Job 15:12-16
Context15:12 Why 1 has your heart carried you away, 2
and why do your eyes flash, 3
15:13 when you turn your rage 4 against God
and allow such words to escape 5 from your mouth?
15:14 What is man that he should be pure,
or one born of woman, that he should be righteous?
15:15 If God places no trust in his holy ones, 6
if even the heavens 7 are not pure in his eyes,
15:16 how much less man, who is abominable and corrupt, 8
who drinks in evil like water! 9
1 tn The interrogative מָה (mah) here has the sense of “why?” (see Job 7:21).
2 tn The verb simply means “to take.” The RSV has “carry you away.” E. Dhorme (Job, 212-13) goes further, saying that it implies being unhinged by passion, to be carried away by the passions beyond good sense (pp. 212-13). Pope and Tur-Sinai suggest that the suffix on the verb is datival, and translate it, “What has taken from you your mind?” But the parallelism shows that “your heart” and “your eyes” are subjects.

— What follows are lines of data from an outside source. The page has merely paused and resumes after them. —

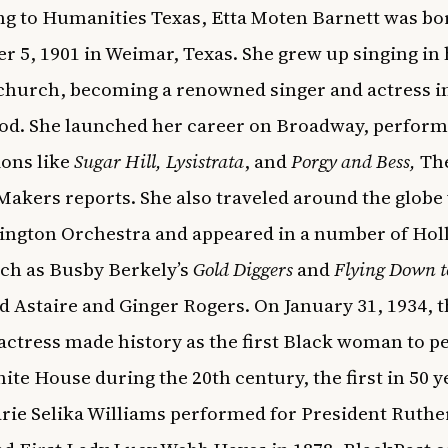
g to
Humanities Texas
, Etta Moten Barnett was bo
 5, 1901 in Weimar, Texas. She grew up singing in 
 church, becoming a renowned singer and actress i
d. She launched her career on
Broadway
, perform
ons like
Sugar Hill, Lysistrata
, and
Porgy and Bess,
Th
 Makers
reports. She also traveled around the globe
ington Orchestra and appeared in a number of Ho
uch as Busby Berkely’s
Gold Diggers
and
Flying Down t
d Astaire and Ginger Rogers. On January 31, 1934, 
actress
made history as the first Black woman to
p
hite House
during the 20th century, the first in 50 y
rie Selika Williams performed for President Ruthe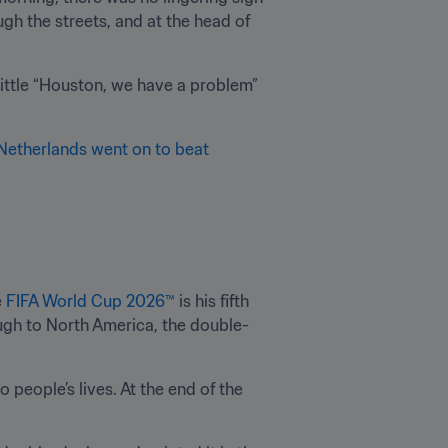
gh the streets, and at the head of 
little “Houston, we have a problem” 
Netherlands went on to beat 
 
FIFA World Cup 2026™
 is his fifth 
ough to North America, the double-
people’s lives. At the end of the 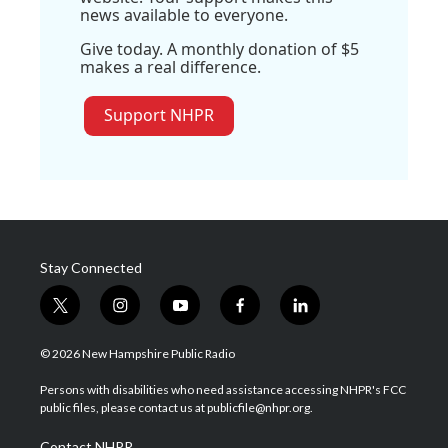
news available to everyone.
Give today. A monthly donation of $5
makes a real difference.
Support NHPR
Stay Connected
t
i
y
f
l
w
n
o
a
i
i
s
u
c
n
© 2026 New Hampshire Public Radio
t
t
t
e
k
t
a
u
b
e
Persons with disabilities who need assistance accessing NHPR's FCC
e
g
b
o
d
public files, please contact us at publicfile@nhpr.org.
r
r
e
o
i
a
k
n
Contact NHPR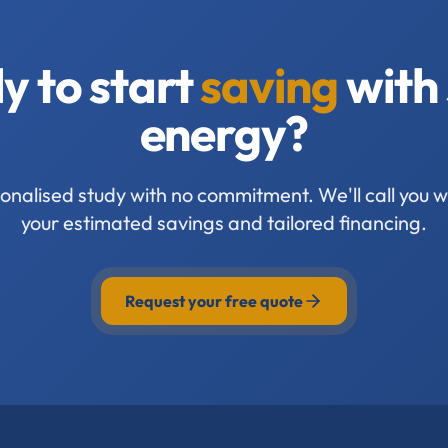
y to start
saving
with 
energy?
onalised study with no commitment. We'll call you wi
your estimated savings and tailored financing.
Request your free quote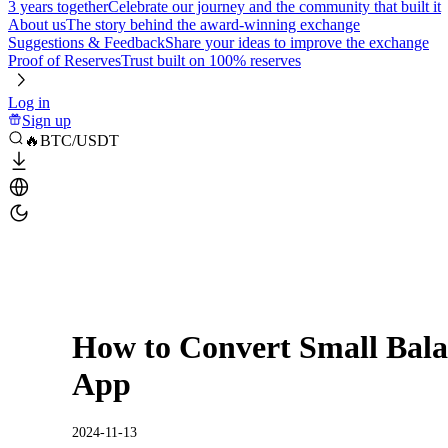
3 years together
Celebrate our journey and the community that built it
About us
The story behind the award-winning exchange
Suggestions & Feedback
Share your ideas to improve the exchange
Proof of Reserves
Trust built on 100% reserves
Log in
Sign up
🔥BTC/USDT
How to Convert Small Bala
App
2024-11-13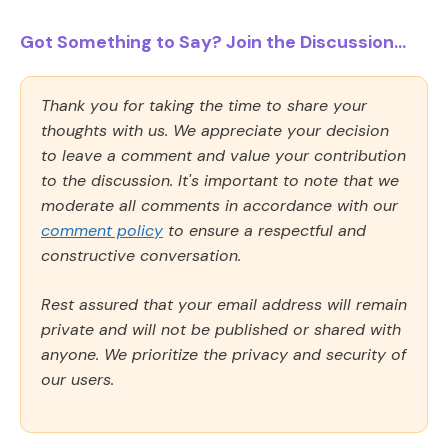
Got Something to Say? Join the Discussion...
Thank you for taking the time to share your
thoughts with us. We appreciate your decision
to leave a comment and value your contribution
to the discussion. It's important to note that we
moderate all comments in accordance with our
comment policy
to ensure a respectful and
constructive conversation.
Rest assured that your email address will remain
private and will not be published or shared with
anyone. We prioritize the privacy and security of
our users.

3 tn Here is another word that occurs only here, and in the absence of a completely convincing suggestion, probably should be left as it is. The verb is רָזַם (razam, “wink, flash”). Targum Job and the Syriac equate it with a verb found in Aramaic and postbiblical Hebrew with the same letters but metathesized – רָמַז (ramaz). It would mean “to make a sign” or “to wink.” Budde, following the LXX probably, has “Why are your eyes lofty?” Others follow an Arabic root meaning “become weak.”
4 tn The Hebrew is רוּחֶךָ (rukhekha, “your spirit” or “your breath”). But the fact that this is turned “against God,” means that it must be given a derived meaning, or a meaning that is metonymical. It is used in the Bible in the sense of anger – what the spirit vents (see Judg 8:3; Prov 16:32; and Job 4:9 with “blast”).
5 tn The verb is a Hiphil perfect of yasa’, “to go out, proceed, issue forth.”
6 tn Eliphaz here reiterates the point made in Job 4:18.
7 sn The question here is whether the reference is to material “heavens” (as in Exod 24:10 and Job 25:5), or to heavenly beings. The latter seems preferable in this context.
8 tn The two descriptions here used are “abominable,” meaning “disgusting” (a Niphal participle with the value of a Latin participle [see GKC 356-57 §116.e]), and “corrupt” (a Niphal participle which occurs only in Pss 14:3 and 53:4), always in a moral sense. On the significance of the first description, see P. Humbert, “Le substantif toáe„ba„ et le verbe táb dans l’Ancien Testament,” ZAW 72 [1960]: 217ff.). On the second word, G. R. Driver suggests from Arabic, “debauched with luxury, corrupt” (“Some Hebrew Words,” JTS 29 [1927/28]: 390-96).
9 sn Man commits evil with the same ease and facility as he drinks in water – freely and in large quantities.